## TASK REQUIREMENTS
Search the listing below for the string "транспортной" and show each line that contains it.

******************************

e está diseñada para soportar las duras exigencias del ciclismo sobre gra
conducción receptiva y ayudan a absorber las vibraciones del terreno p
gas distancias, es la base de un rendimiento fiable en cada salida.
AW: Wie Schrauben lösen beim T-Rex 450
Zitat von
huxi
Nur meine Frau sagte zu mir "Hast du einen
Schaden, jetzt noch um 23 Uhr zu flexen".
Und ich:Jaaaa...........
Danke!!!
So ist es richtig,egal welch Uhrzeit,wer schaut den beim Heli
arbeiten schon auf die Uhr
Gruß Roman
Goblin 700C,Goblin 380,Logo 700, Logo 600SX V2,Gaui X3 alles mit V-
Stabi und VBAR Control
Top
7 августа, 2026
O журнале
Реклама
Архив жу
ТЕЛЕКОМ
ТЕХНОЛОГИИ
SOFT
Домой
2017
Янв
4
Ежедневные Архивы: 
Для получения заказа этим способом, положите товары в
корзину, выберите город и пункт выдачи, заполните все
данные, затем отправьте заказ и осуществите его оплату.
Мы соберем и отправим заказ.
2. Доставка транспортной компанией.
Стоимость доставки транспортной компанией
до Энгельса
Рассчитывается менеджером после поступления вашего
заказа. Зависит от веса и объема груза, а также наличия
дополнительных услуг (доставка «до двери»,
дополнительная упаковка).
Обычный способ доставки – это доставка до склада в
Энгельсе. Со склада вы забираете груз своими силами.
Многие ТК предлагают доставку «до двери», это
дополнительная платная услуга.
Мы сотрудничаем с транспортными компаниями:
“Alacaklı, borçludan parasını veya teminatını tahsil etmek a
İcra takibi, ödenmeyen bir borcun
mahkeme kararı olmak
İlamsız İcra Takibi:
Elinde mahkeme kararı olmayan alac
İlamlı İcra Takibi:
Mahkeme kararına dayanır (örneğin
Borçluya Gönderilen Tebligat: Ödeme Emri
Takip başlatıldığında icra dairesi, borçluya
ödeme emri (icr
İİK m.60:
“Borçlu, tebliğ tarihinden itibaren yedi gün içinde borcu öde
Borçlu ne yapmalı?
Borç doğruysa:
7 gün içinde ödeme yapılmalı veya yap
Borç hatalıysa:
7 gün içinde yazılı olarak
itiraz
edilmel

******************************

## EXERCISE SOLUTION
2. Доставка транспортной компанией.
Стоимость доставки транспортной компанией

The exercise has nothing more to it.